**Problem to work on**
Repeat every entry word for word, skipping the pictures.

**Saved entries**
<<<<

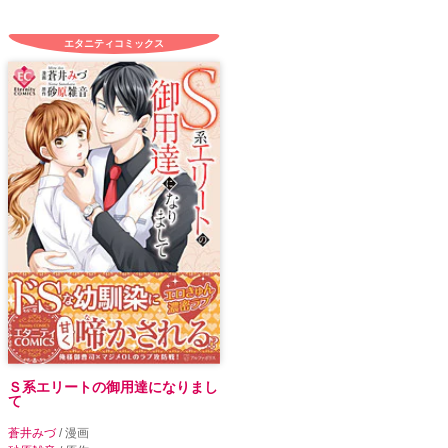
エタニティコミックス
Ｓ系エリートの御用達になりまし
て
蒼井みづ
/ 漫画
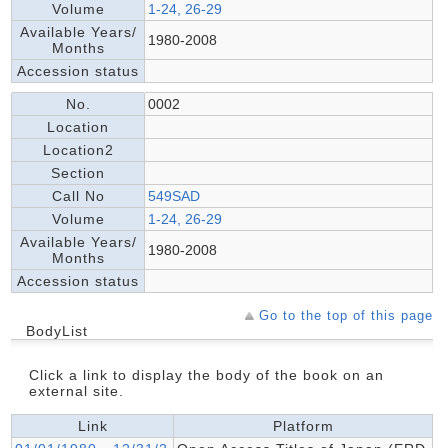
Volume
1-24, 26-29
Available Years/
1980-2008
Months
Accession status
No.
0002
Location
Location2
Section
Call No
549SAD
Volume
1-24, 26-29
Available Years/
1980-2008
Months
Accession status
Go to the top of this page
BodyList
Click a link to display the body of the book on an
external site.
Link
Platform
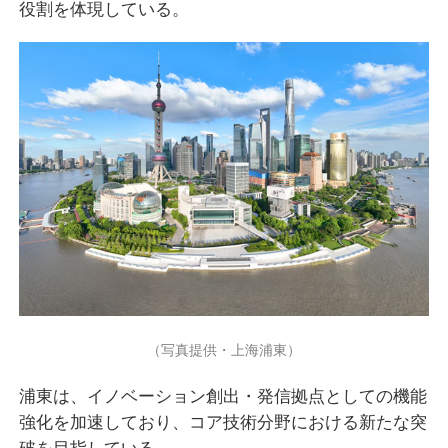
役割を体現している。
（写真提供・上海浦東）
浦東は、イノベーション創出・発信拠点としての機能
強化を加速しており、コア技術分野における新たな突
破を目指している。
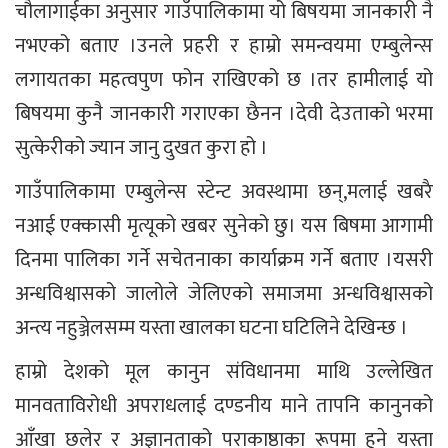
चौलागाईका अनुसार गाउँपालिकामा यो बिषयमा जानकारी नै
नभएको बताए ।उनले प्रहरी र हाम्रो समन्वयमा एम्बुलेन्स
लगायतका महत्वपुण फोन राखिएको छ ।तर हामीलाई यो
बिषयमा कुनै जानकारी गराएका छैनन ।देवी देउताको भरमा
सुत्केरीको ज्यान जानु दुखत कुरा हो ।
गाउँपालिकामा एम्बुलेन्स स्टेन्ट अवस्थामा छन्,मलाई खबरै
नआई एक्कासी मृत्यूको खबर सुनेको छु। यस बिषमा आगामी
दिनमा पालिका गर्ने सचेतनाका कार्याक्रम गर्ने बताए ।यसरी
अन्धविश्वासको जालोले जेलिएको समाजमा अन्धविश्वासको
अन्त्य नहुञ्जेलसम्म यस्ता खालका घटना घटिलिने देखिन्छ ।
हाम्रो देशको मूल कानुन संविधानमा माथि उल्लेखित
मानवताविरोधी अपराधलाई दण्डनीय माने तापनि कानुनको
आँखा छलेर र अज्ञानताको पराकाष्ठाका रूपमा हुने यस्ता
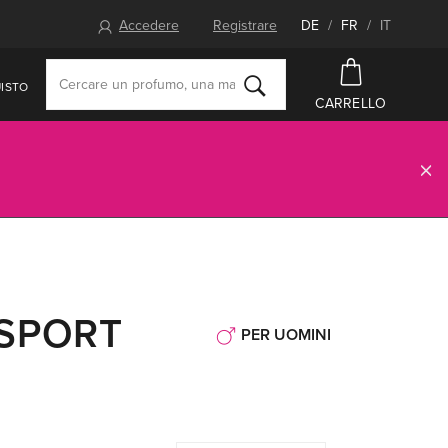
Accedere
Registrare
DE
/
FR
/
IT
ISTO
CARRELLO
SPORT
PER UOMINI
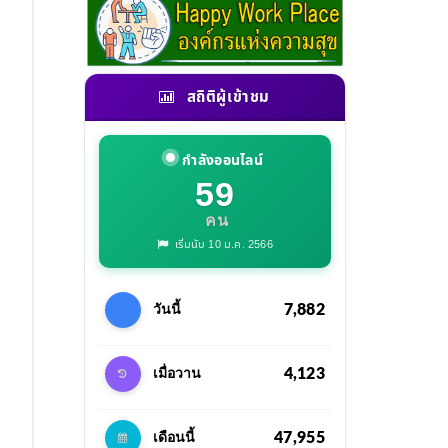
สถิติผู้เข้าชม
กำลังออนไลน์
59
คน
เริ่มนับ 10 ม.ค. 2566
7,882
วันนี้
4,123
เมื่อวาน
47,955
เดือนนี้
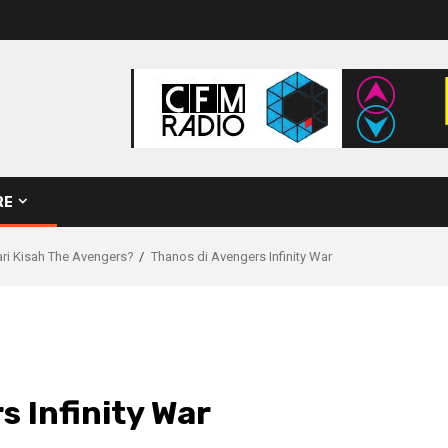
RE
dari Kisah The Avengers?
Thanos di Avengers Infinity War
s Infinity War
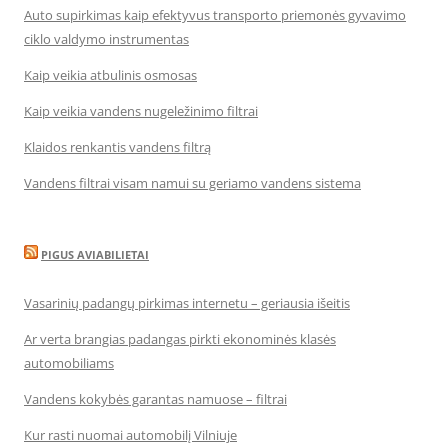
Auto supirkimas kaip efektyvus transporto priemonės gyvavimo
ciklo valdymo instrumentas
Kaip veikia atbulinis osmosas
Kaip veikia vandens nugeležinimo filtrai
Klaidos renkantis vandens filtrą
Vandens filtrai visam namui su geriamo vandens sistema
PIGUS AVIABILIETAI
Vasarinių padangų pirkimas internetu – geriausia išeitis
Ar verta brangias padangas pirkti ekonominės klasės
automobiliams
Vandens kokybės garantas namuose – filtrai
Kur rasti nuomai automobilį Vilniuje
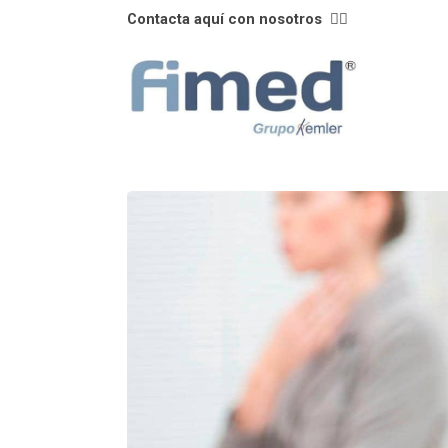
Contacta aquí con nosotros
👈🏼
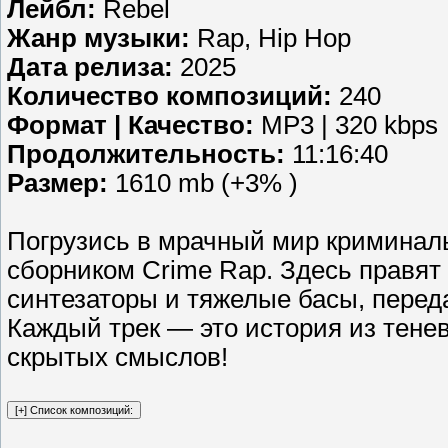
Лейбл:
Rebel
Жанр музыки:
Rap, Hip Hop
Дата релиза:
2025
Количество композиций:
240
Формат | Качество:
MP3 | 320 kbps
Продолжительность:
11:16:40
Размер:
1610 mb (+3% )
Погрузись в мрачный мир криминал
сборником Crime Rap. Здесь правят
синтезаторы и тяжелые басы, пере
Каждый трек — это история из тенев
скрытых смыслов!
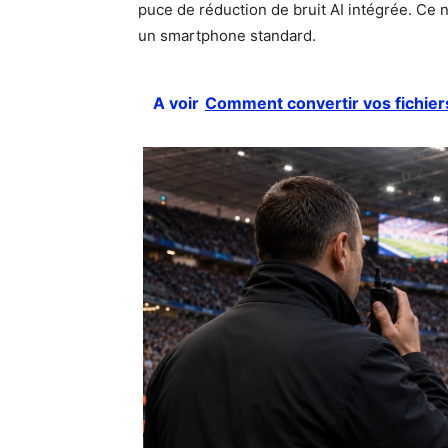
puce de réduction de bruit AI intégrée. Ce n
un smartphone standard.
A voir
Comment convertir vos fichier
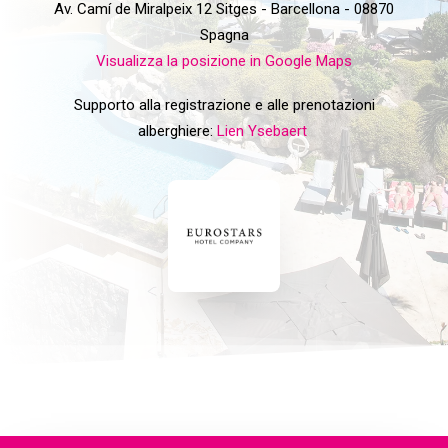
Av. Camí de Miralpeix 12 Sitges - Barcellona - 08870
Spagna
Visualizza la posizione in Google Maps
Supporto alla registrazione e alle prenotazioni
alberghiere:
Lien Ysebaert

>>>>

**Answer for this exercise**
エタニティコミックス
Ｓ系エリートの御用達になりまし
て
蒼井みづ
/ 漫画
Volume
1-24, 26-29
Available Years/
1980-2008
Months
Accession status
No.
0002
Location
Location2
Section
Call No
549SAD
Volume
1-24, 26-29
Available Years/
1980-2008
Months
Accession status
Go to the top of this page
BodyList
Click a link to display the body of the book on an
external site.
Link
Platform
役割を体現している。
（写真提供・上海浦東）
浦東は、イノベーション創出・発信拠点としての機能
強化を加速しており、コア技術分野における新たな突
破を目指している。
चौलागाईका अनुसार गाउँपालिकामा यो बिषयमा जानकारी नै
नभएको बताए ।उनले प्रहरी र हाम्रो समन्वयमा एम्बुलेन्स
लगायतका महत्वपुण फोन राखिएको छ ।तर हामीलाई यो
बिषयमा कुनै जानकारी गराएका छैनन ।देवी देउताको भरमा
सुत्केरीको ज्यान जानु दुखत कुरा हो ।
गाउँपालिकामा एम्बुलेन्स स्टेन्ट अवस्थामा छन्,मलाई खबरै
नआई एक्कासी मृत्यूको खबर सुनेको छु। यस बिषमा आगामी
दिनमा पालिका गर्ने सचेतनाका कार्याक्रम गर्ने बताए ।यसरी
अन्धविश्वासको जालोले जेलिएको समाजमा अन्धविश्वासको
अन्त्य नहुञ्जेलसम्म यस्ता खालका घटना घटिलिने देखिन्छ ।
हाम्रो देशको मूल कानुन संविधानमा माथि उल्लेखित
मानवताविरोधी अपराधलाई दण्डनीय माने तापनि कानुनको
आँखा छलेर र अज्ञानताको पराकाष्ठाका रूपमा हुने यस्ता
Accedere
Registrare
DE
/
FR
/
IT
ISTO
CARRELLO
SPORT
PER UOMINI
สถิติผู้เข้าชม
กำลังออนไลน์
59
คน
เริ่มนับ 10 ม.ค. 2566
7,882
วันนี้
4,123
เมื่อวาน
47,955
เดือนนี้
RE
dari Kisah The Avengers?
Thanos di Avengers Infinity War
s Infinity War
Auto supirkimas kaip efektyvus transporto priemonės gyvavimo
ciklo valdymo instrumentas
Kaip veikia atbulinis osmosas
Kaip veikia vandens nugeležinimo filtrai
Klaidos renkantis vandens filtrą
Vandens filtrai visam namui su geriamo vandens sistema
PIGUS AVIABILIETAI
Vasarinių padangų pirkimas internetu – geriausia išeitis
Ar verta brangias padangas pirkti ekonominės klasės
automobiliams
Vandens kokybės garantas namuose – filtrai
Kur rasti nuomai automobilį Vilniuje
Contacta aquí con nosotros
👈🏼
Лейбл:
Rebel
Жанр музыки:
Rap, Hip Hop
Дата релиза:
2025
Количество композиций:
240
Формат | Качество:
MP3 | 320 kbps
Продолжительность:
11:16:40
Размер:
1610 mb (+3% )
Погрузись в мрачный мир криминал
сборником Crime Rap. Здесь правят
синтезаторы и тяжелые басы, пере
Каждый трек — это история из тенев
скрытых смыслов!
puce de réduction de bruit AI intégrée. Ce n
un smartphone standard.
A voir
Comment convertir vos fichier
Av. Camí de Miralpeix 12 Sitges - Barcellona - 08870
Spagna
Visualizza la posizione in Google Maps
Supporto alla registrazione e alle prenotazioni
alberghiere:
Lien Ysebaert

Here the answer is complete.